As I was sitting there in the repair room, aka the lonely hearts club location for all things automotive, I decided I would pop on over to the dealership and check out the new cars. I had been thinking about starting to look for a new one because, yeah, the current beast was in fact fifteen years old, more than 100000 miles on it, new brakes, electrical system issues, and probably more hidden than I cared to find at this point. I would up test driving an Acura RDX, which is a small-ish SUV. It’s a five passenger SUV that actually has some cargo space and is quite comfortable. I wound up going for a test drive and liking the thing enough to actually pull the trigger. Yes, you read that right. On Friday, unexpectedly, I managed to purchase a new car. It’s the one you see pictured here in case you were wondering. This is the front of it anyway.
But this is not all of the craziness, no. I took the car home and decided that I needed more room in the garage so I started cleaning that out. This weekend, I actually spent a bit of time tidying up out there, so that I would have room for the new car. Also, instead of transferring all of the “junk in the trunk” from the old car to the new, I stuffed it all into one bag and brought it into the house.

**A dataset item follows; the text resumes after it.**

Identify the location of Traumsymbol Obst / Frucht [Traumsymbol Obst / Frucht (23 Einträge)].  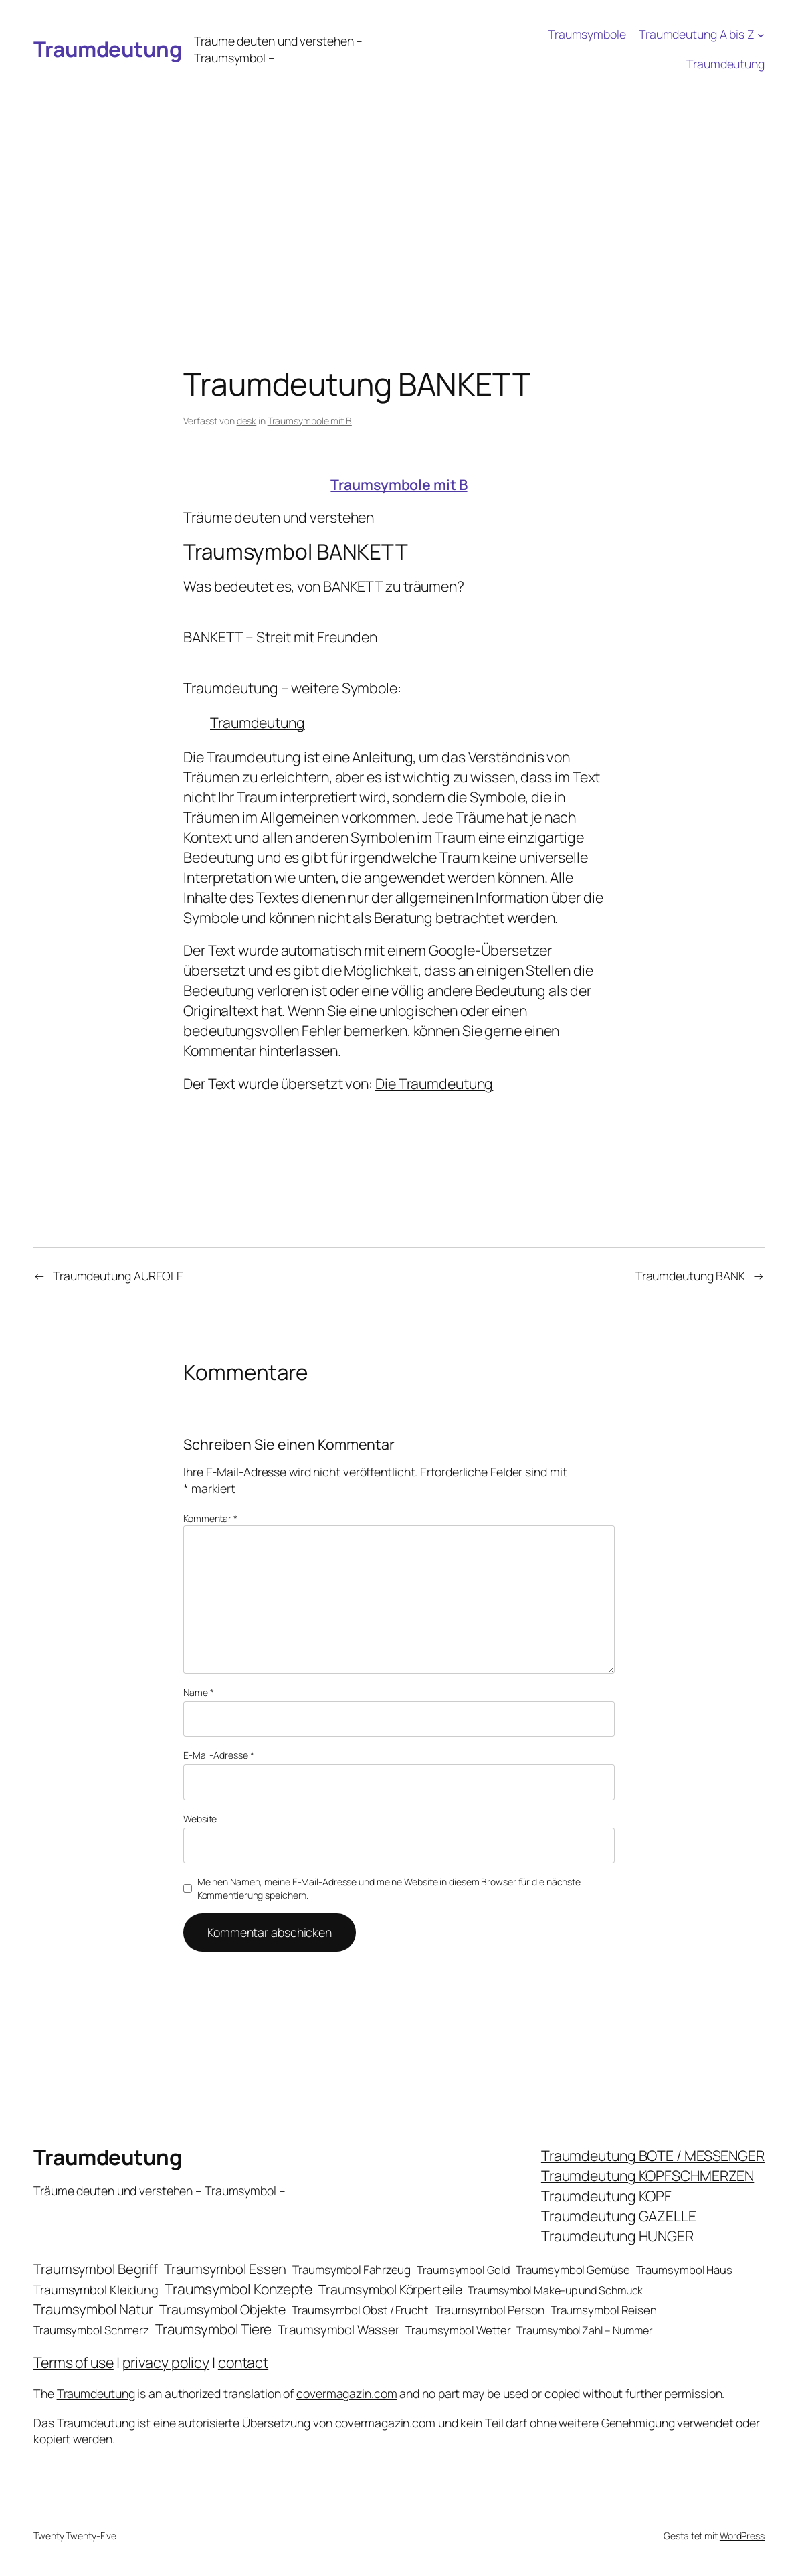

Today, just now in fact, I went through it and tossed out anything I absolutely don’t need. You read this right. I’m getting rid of crap that I don’t need. It’s not just getting rid of stuff, no, I’ve gone barking mad and have become somewhat overwhelmed with the notion that I want to lead a more minimal lifestyle. I seriously want to just shed everything. Well, maybe not *everything* I mean, I still can make a case for socks and clean underpants but like almost everything else needs to go. Seriously, be gone you pesky STUFF! Out of my life! I can’t help myself, I do believe I’ve started a purge of sorts.
A few days ago, maybe it was last week, a friend of mine told me about something called “40 bags in 40 days.” This is a de-cluttering challenge corresponding with lent. It started on March 1 of this year and runs until April 15th. The idea behind it is pretty simple, you just pick an area to remove clutter and remove one bag a day of items until your 40 days is up. You can read more about it here: http://www.whitehouseblackshutters.com/40-bags-in-40-days/
I did say I was barking mad, yes? Lately though, I can’t help but feel like if I were to truly do this, to sincerely downsize, declutter, rid myself of a lot of the crap I keep around, it would really help my photography. Now, I know you think I’m probably crazy, but I just want to not only work as a minimalist photographer but lately it seems like I sincerely want to lead a more minimalist lifestyle. I just don’t want to accumulate stuff anymore. I want things simple and sparse and I want open room and just the bare minimal items that I actually need. I have started to seriously look around and question why I have so much junk and how can I rid myself of most of it.
If you’re trying to figure how this relates to photography, I’ve been thinking that, if I had fewer items, if things were easier to find, easier to care for, less cluttered, why it would free my brain up for the “heavier lifting” of my art and photography. I am honestly starting to think I would be more creative and I would be able to shoot with more passion if my brain were a bit tidied up and free from all of this crap, so I’ve gone a bit crazy trying to rid myself of it. Now, I don’t know how this is going to end. I’ve got a few guesses. I might just stop when things get a bit tidier and go on with my life or I might just have some kind of success and seriously rid myself of the junk I feel I have been keeping. I am also starting to feel I really want to drop some pounds as well. I may even start exercising again. I am seriously looking around at anything and everything and questioning why it is in my life, do I really need it, and how can I best get rid of it so I can move on. Interesting times, I tell you, I live in interesting times.
Please wish me luck with this latest project, for I have no earthly clue how this is going to end. The car has been wonderful so far. A bit larger than I wanted but I’m determined to keep the junk out and let it live a newfangled clutter free existence. Wish me luck with that, no?